WORK REQUIRED:
Please copy, exactly as they appear below, the lines from the one containing "Коллаж: Kazinform / Freepik / Pixabay" through the one containing "- еуро: сатып".
*** INPUT ***
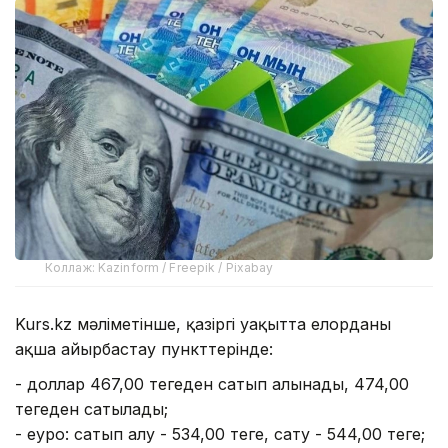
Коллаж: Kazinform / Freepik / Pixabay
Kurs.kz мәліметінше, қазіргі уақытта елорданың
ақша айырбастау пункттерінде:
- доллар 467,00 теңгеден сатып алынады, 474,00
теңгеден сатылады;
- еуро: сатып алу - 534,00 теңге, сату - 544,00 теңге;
*** End of INPUT ***
*** INPUT ***
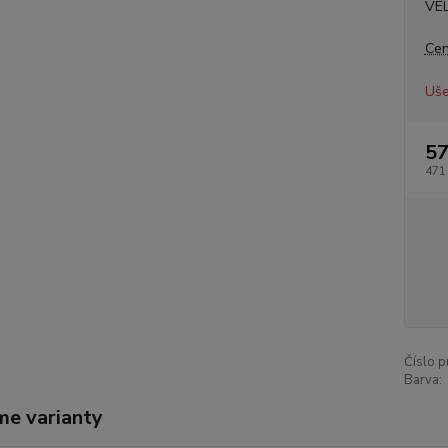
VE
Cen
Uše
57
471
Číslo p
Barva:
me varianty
*** End of INPUT ***
FINISHED EXERCISE:
Коллаж: Kazinform / Freepik / Pixabay
Kurs.kz мәліметінше, қазіргі уақытта елорданың
ақша айырбастау пункттерінде:
- доллар 467,00 теңгеден сатып алынады, 474,00
теңгеден сатылады;
- еуро: сатып алу - 534,00 теңге, сату - 544,00 теңге;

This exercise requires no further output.